*DATA EXTRACT*.
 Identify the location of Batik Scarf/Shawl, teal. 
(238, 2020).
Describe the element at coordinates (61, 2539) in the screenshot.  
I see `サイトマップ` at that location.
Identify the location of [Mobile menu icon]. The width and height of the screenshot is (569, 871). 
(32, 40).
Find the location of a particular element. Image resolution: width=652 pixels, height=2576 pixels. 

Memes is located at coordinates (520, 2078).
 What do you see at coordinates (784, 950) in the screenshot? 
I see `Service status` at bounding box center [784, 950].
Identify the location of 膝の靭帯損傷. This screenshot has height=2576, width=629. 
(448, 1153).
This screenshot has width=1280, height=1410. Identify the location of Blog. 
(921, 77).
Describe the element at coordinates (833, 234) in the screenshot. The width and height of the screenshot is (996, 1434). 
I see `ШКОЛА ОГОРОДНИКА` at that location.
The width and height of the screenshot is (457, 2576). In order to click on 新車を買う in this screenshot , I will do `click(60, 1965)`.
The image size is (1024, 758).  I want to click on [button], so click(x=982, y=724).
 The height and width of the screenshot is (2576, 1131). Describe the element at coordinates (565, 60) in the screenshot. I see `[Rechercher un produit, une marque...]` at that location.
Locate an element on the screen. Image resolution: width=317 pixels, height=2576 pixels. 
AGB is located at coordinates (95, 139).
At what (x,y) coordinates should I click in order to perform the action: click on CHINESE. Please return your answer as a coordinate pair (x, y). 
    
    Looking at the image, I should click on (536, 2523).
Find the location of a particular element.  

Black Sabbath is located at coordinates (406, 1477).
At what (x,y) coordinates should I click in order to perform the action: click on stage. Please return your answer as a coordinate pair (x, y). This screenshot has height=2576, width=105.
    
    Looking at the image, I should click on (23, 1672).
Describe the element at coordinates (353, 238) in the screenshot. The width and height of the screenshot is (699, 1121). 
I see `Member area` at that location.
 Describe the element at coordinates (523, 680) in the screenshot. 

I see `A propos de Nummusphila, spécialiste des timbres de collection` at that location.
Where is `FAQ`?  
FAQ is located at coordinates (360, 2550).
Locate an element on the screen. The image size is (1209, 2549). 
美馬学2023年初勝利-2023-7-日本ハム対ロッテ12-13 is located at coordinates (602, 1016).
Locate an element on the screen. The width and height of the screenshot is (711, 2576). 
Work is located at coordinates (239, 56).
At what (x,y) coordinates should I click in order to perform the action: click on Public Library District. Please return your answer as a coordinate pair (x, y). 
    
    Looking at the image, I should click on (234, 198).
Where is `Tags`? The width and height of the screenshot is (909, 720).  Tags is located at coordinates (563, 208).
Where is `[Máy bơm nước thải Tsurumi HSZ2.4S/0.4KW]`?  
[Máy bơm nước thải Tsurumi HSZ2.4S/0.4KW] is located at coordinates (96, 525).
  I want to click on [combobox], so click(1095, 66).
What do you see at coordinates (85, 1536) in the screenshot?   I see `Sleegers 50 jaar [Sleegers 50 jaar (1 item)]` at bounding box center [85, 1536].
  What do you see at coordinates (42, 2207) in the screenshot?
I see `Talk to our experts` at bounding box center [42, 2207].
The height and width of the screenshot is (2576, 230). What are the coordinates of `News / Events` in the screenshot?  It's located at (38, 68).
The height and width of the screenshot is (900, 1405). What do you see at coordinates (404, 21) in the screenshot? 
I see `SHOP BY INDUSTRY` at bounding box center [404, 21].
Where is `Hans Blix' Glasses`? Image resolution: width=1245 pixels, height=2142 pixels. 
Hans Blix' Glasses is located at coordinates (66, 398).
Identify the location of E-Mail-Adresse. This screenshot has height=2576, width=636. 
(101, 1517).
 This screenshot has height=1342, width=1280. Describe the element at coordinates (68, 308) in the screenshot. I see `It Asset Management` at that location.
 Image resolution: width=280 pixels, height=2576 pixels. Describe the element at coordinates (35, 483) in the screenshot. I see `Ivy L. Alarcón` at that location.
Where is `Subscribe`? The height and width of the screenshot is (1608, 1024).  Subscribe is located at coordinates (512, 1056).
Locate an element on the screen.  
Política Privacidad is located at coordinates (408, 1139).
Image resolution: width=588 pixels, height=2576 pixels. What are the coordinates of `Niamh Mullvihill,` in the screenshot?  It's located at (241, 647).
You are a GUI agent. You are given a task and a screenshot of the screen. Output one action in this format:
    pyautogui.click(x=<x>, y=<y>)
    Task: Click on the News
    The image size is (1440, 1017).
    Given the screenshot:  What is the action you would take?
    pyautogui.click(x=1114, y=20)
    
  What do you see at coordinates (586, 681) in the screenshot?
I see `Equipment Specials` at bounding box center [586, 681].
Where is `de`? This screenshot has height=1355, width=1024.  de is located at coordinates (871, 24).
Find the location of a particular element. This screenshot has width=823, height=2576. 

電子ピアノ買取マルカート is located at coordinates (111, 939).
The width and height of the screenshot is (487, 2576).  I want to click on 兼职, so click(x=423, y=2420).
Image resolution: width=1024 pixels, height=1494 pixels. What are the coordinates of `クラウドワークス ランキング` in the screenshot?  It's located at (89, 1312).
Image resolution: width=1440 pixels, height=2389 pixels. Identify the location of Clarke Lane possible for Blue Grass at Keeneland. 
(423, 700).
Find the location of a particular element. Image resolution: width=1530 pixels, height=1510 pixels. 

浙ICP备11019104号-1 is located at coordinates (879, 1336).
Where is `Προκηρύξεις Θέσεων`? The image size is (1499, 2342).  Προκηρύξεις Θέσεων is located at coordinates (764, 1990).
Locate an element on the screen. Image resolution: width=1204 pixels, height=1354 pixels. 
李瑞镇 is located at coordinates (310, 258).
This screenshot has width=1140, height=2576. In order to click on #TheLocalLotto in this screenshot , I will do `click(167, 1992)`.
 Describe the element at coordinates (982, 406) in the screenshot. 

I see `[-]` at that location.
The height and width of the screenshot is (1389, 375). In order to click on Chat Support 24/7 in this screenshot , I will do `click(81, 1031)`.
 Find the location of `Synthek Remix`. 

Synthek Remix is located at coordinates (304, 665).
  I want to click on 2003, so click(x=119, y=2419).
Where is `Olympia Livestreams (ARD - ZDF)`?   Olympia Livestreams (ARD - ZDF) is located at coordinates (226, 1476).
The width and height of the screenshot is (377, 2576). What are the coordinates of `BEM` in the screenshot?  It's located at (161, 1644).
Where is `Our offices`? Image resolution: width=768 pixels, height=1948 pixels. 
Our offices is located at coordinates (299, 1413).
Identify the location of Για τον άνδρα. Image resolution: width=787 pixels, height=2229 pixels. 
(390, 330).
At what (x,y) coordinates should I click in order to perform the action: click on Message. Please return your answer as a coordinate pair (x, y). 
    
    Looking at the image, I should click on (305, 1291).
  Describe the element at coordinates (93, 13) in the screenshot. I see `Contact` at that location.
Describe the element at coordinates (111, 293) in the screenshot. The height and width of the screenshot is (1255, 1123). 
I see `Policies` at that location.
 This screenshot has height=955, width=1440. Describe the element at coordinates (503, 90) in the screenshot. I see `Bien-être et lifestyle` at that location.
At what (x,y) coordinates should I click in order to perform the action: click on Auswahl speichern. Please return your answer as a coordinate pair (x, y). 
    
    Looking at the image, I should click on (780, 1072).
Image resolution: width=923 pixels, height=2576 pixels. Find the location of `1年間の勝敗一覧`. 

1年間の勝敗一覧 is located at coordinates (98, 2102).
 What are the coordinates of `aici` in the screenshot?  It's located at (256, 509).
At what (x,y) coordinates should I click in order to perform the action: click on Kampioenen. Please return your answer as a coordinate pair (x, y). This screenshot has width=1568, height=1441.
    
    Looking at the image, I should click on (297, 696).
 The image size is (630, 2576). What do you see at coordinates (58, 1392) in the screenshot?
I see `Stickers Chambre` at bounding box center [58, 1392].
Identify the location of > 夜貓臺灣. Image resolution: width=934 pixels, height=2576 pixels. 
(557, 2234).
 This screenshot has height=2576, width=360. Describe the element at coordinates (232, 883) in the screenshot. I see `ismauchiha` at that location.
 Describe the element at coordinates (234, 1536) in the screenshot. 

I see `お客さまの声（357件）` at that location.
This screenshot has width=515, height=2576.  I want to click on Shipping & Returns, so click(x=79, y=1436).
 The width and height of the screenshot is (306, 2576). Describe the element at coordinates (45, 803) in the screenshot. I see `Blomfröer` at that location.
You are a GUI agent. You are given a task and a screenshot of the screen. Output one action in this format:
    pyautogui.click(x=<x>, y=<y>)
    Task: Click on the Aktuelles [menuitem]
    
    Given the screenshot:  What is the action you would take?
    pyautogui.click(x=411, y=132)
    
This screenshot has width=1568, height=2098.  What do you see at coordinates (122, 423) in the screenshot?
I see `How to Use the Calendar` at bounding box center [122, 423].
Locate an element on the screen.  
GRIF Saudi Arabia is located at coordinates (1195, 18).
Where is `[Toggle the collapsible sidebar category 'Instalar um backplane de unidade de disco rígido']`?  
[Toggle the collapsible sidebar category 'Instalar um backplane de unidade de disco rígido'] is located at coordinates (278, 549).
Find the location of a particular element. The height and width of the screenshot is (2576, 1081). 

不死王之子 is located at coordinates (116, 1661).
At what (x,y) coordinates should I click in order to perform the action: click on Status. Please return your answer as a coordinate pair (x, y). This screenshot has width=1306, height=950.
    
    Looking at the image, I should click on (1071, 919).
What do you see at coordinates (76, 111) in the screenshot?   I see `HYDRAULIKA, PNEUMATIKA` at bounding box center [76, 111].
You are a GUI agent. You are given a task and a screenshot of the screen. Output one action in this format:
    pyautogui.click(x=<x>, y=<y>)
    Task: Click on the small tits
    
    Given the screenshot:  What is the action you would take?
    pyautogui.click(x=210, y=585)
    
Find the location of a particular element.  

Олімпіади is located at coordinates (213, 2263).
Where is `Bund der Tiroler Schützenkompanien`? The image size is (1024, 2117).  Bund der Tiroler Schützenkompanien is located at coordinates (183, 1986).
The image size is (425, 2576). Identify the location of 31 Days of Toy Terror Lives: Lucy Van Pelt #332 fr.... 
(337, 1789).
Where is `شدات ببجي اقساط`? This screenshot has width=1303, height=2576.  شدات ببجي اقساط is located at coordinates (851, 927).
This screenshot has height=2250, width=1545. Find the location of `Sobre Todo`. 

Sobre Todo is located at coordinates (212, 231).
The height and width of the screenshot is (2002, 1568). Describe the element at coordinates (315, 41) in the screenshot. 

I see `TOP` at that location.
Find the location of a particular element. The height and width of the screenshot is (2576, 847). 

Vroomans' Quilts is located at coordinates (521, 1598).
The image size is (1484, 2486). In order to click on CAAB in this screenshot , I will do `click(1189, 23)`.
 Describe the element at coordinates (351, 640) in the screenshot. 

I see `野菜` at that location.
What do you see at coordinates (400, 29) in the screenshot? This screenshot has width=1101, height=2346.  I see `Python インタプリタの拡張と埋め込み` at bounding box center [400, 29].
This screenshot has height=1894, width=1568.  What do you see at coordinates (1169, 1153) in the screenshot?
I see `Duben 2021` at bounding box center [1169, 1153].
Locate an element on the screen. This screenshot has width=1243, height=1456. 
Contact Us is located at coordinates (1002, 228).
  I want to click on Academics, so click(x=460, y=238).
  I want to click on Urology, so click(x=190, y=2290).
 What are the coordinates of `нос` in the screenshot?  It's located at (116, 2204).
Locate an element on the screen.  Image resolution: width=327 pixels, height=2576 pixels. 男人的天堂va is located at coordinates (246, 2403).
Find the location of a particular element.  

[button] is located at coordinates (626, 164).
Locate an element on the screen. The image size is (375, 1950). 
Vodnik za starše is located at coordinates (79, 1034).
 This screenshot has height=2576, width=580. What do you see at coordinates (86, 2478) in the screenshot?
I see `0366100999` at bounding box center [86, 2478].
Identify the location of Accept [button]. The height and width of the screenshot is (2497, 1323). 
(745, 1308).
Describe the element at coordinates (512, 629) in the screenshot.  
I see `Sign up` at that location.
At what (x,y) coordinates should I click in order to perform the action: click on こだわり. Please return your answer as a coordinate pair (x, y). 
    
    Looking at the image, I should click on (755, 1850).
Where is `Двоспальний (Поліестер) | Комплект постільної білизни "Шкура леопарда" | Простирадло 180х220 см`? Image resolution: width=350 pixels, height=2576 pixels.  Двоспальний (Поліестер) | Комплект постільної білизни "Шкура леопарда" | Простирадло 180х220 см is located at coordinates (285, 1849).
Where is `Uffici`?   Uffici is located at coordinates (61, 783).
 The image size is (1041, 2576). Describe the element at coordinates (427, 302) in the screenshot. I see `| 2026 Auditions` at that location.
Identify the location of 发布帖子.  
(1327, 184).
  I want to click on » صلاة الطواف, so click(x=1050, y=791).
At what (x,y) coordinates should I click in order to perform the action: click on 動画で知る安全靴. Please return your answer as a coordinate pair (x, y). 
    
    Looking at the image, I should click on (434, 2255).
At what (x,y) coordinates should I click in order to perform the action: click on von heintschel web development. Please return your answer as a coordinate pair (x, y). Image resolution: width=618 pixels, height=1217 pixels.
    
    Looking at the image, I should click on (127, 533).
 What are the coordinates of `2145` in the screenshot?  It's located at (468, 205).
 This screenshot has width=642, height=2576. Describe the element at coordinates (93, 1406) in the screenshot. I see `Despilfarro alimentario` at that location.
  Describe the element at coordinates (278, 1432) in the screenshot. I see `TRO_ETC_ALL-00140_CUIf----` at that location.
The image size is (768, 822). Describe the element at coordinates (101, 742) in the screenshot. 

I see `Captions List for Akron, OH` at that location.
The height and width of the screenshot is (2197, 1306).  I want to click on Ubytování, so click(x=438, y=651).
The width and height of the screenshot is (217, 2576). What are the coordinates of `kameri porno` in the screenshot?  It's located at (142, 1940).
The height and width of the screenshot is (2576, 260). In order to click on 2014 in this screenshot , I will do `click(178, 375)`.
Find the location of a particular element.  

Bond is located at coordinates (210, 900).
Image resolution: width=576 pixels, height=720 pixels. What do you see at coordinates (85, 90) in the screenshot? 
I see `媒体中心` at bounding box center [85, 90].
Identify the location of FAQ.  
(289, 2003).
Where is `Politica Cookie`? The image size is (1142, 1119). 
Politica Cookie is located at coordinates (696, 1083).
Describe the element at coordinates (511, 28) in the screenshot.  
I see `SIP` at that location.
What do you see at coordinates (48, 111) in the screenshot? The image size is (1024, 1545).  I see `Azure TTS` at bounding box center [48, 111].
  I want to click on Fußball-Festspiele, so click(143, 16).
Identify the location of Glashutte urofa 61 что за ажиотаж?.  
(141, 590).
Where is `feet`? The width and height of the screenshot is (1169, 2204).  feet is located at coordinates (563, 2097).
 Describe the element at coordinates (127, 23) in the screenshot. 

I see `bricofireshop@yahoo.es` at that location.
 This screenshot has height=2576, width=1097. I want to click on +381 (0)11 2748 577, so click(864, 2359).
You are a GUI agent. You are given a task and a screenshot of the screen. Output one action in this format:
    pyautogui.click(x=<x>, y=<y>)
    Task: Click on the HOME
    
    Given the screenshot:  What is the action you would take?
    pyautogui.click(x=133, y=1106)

*TASK PROMPT*. Your answer should be the lines of the listing above between the line holding "Find the location of a particular element. This" and the line holding "This screenshot has width=1140, height=2576.", inclusive, restated word for word and alone.

*RESPONSE*.
Find the location of a particular element. This screenshot has width=823, height=2576. 

電子ピアノ買取マルカート is located at coordinates (111, 939).
The width and height of the screenshot is (487, 2576).  I want to click on 兼职, so click(x=423, y=2420).
Image resolution: width=1024 pixels, height=1494 pixels. What are the coordinates of `クラウドワークス ランキング` in the screenshot?  It's located at (89, 1312).
Image resolution: width=1440 pixels, height=2389 pixels. Identify the location of Clarke Lane possible for Blue Grass at Keeneland. 
(423, 700).
Find the location of a particular element. Image resolution: width=1530 pixels, height=1510 pixels. 

浙ICP备11019104号-1 is located at coordinates (879, 1336).
Where is `Προκηρύξεις Θέσεων`? The image size is (1499, 2342).  Προκηρύξεις Θέσεων is located at coordinates (764, 1990).
Locate an element on the screen. Image resolution: width=1204 pixels, height=1354 pixels. 
李瑞镇 is located at coordinates (310, 258).
This screenshot has width=1140, height=2576. In order to click on #TheLocalLotto in this screenshot , I will do `click(167, 1992)`.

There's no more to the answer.